*Data supplied*.
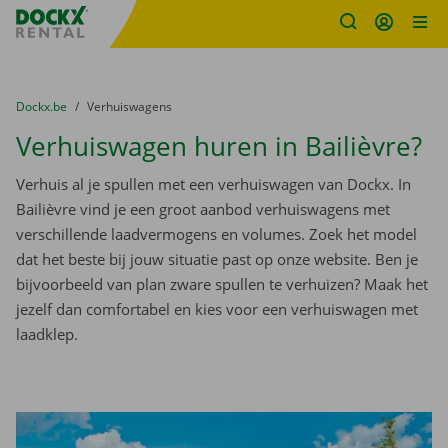
Fratello DEMO
Ga naar inhoud
Taalselectie overslaan
U bevindt zich hier:
van
Dockx.be
naar
Verhuiswagens
Verhuiswagen huren in Bailièvre?
Verhuis al je spullen met een verhuiswagen van Dockx. In
Bailièvre vind je een groot aanbod verhuiswagens met
verschillende laadvermogens en volumes. Zoek het model
dat het beste bij jouw situatie past op onze website. Ben je
bijvoorbeeld van plan zware spullen te verhuizen? Maak het
jezelf dan comfortabel en kies voor een verhuiswagen met
laadklep.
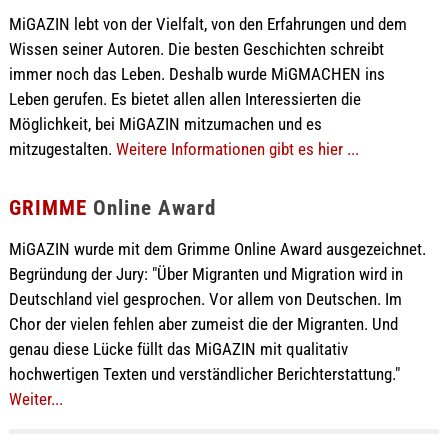
MiGAZIN lebt von der Vielfalt, von den Erfahrungen und dem
Wissen seiner Autoren. Die besten Geschichten schreibt
immer noch das Leben. Deshalb wurde MiGMACHEN ins
Leben gerufen. Es bietet allen allen Interessierten die
Möglichkeit, bei MiGAZIN mitzumachen und es
mitzugestalten.
Weitere Informationen gibt es hier ...
GRIMME
Online Award
MiGAZIN wurde mit dem Grimme Online Award ausgezeichnet.
Begründung der Jury: "Über Migranten und Migration wird in
Deutschland viel gesprochen. Vor allem von Deutschen. Im
Chor der vielen fehlen aber zumeist die der Migranten. Und
genau diese Lücke füllt das MiGAZIN mit qualitativ
hochwertigen Texten und verständlicher Berichterstattung."
Weiter...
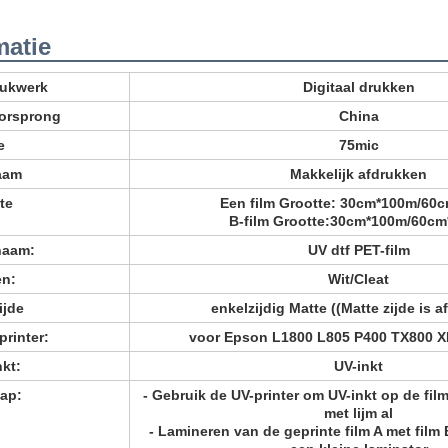
matie
rukwerk
Digitaal drukken
oorsprong
China
e
75mic
aam
Makkelijk afdrukken
te
Een film Grootte: 30cm*100m/60
B-film Grootte:
30cm*100m/60cm
naam:
UV dtf PET-film
en:
Wit/Cleat
ijde
enkelzijdig Matte ((Matte zijde is a
printer:
voor Epson L1800 L805 P400 TX800 XP
nkt:
UV-inkt
ap:
- Gebruik de UV-printer om UV-inkt op de film
met lijm al
- Lamineren van de geprinte film A met film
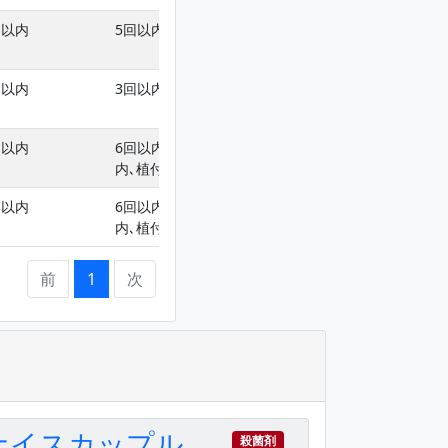
回以内
5回以内(種いも浸漬は1回以内)
-
回以内
3回以内
-
回以内
6回以内(種いもへの吹き付けは1回以
-
内､植付後は5回以内)
回以内
6回以内(種いもへの吹き付けは1回以
-
内､植付後は5回以内)
前
1
次
ナイスカップル
殺菌剤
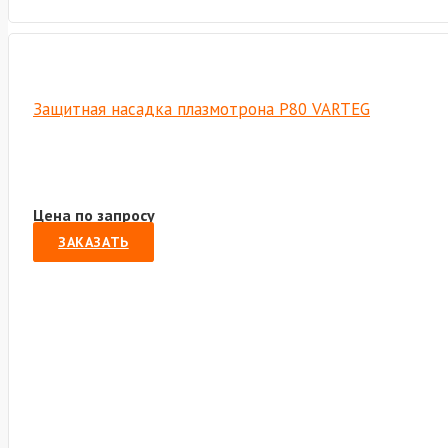
Защитная насадка плазмотрона Р80 VARTEG
Цена по запросу
ЗАКАЗАТЬ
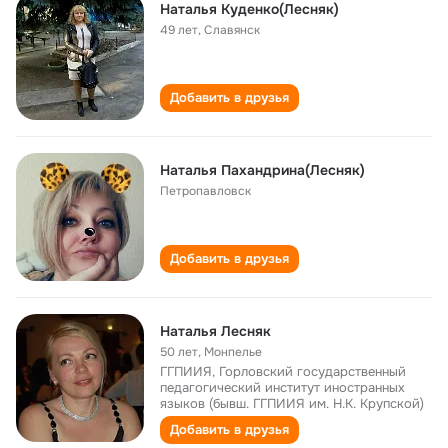
Наталья Куденко(Лесняк)
49 лет
,
Славянск
Добавить в друзья
Наталья Пахандрина(Лесняк)
Петропавловск
Добавить в друзья
Наталья Лесняк
50 лет
,
Монпелье
ГГПИИЯ, Горловский государственный
педагогический институт иностранных
языков (бывш. ГГПИИЯ им. Н.К. Крупской)
Добавить в друзья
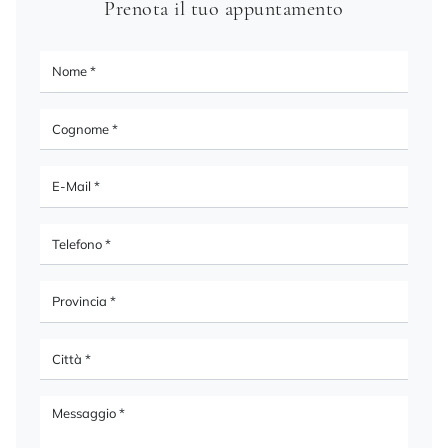
Prenota il tuo appuntamento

*What you will do*. Please copy the data shown above, line by line and exactly, omitting the images.

*Exercise answer*.
Fratello DEMO
Ga naar inhoud
Taalselectie overslaan
U bevindt zich hier:
van
Dockx.be
naar
Verhuiswagens
Verhuiswagen huren in Bailièvre?
Verhuis al je spullen met een verhuiswagen van Dockx. In
Bailièvre vind je een groot aanbod verhuiswagens met
verschillende laadvermogens en volumes. Zoek het model
dat het beste bij jouw situatie past op onze website. Ben je
bijvoorbeeld van plan zware spullen te verhuizen? Maak het
jezelf dan comfortabel en kies voor een verhuiswagen met
laadklep.
MiGAZIN lebt von der Vielfalt, von den Erfahrungen und dem
Wissen seiner Autoren. Die besten Geschichten schreibt
immer noch das Leben. Deshalb wurde MiGMACHEN ins
Leben gerufen. Es bietet allen allen Interessierten die
Möglichkeit, bei MiGAZIN mitzumachen und es
mitzugestalten.
Weitere Informationen gibt es hier ...
GRIMME
Online Award
MiGAZIN wurde mit dem Grimme Online Award ausgezeichnet.
Begründung der Jury: "Über Migranten und Migration wird in
Deutschland viel gesprochen. Vor allem von Deutschen. Im
Chor der vielen fehlen aber zumeist die der Migranten. Und
genau diese Lücke füllt das MiGAZIN mit qualitativ
hochwertigen Texten und verständlicher Berichterstattung."
Weiter...
matie
rukwerk
Digitaal drukken
oorsprong
China
e
75mic
aam
Makkelijk afdrukken
te
Een film Grootte: 30cm*100m/60
B-film Grootte:
30cm*100m/60cm
naam:
UV dtf PET-film
en:
Wit/Cleat
ijde
enkelzijdig Matte ((Matte zijde is a
printer:
voor Epson L1800 L805 P400 TX800 XP
nkt:
UV-inkt
ap:
- Gebruik de UV-printer om UV-inkt op de film
met lijm al
- Lamineren van de geprinte film A met film
回以内
5回以内(種いも浸漬は1回以内)
-
回以内
3回以内
-
回以内
6回以内(種いもへの吹き付けは1回以
-
内､植付後は5回以内)
回以内
6回以内(種いもへの吹き付けは1回以
-
内､植付後は5回以内)
前
1
次
ナイスカップル
殺菌剤
Защитная насадка плазмотрона Р80 VARTEG
Цена по запросу
ЗАКАЗАТЬ
Наталья Куденко(Лесняк)
49 лет
,
Славянск
Добавить в друзья
Наталья Пахандрина(Лесняк)
Петропавловск
Добавить в друзья
Наталья Лесняк
50 лет
,
Монпелье
ГГПИИЯ, Горловский государственный
педагогический институт иностранных
языков (бывш. ГГПИИЯ им. Н.К. Крупской)
Добавить в друзья
Prenota il tuo appuntamento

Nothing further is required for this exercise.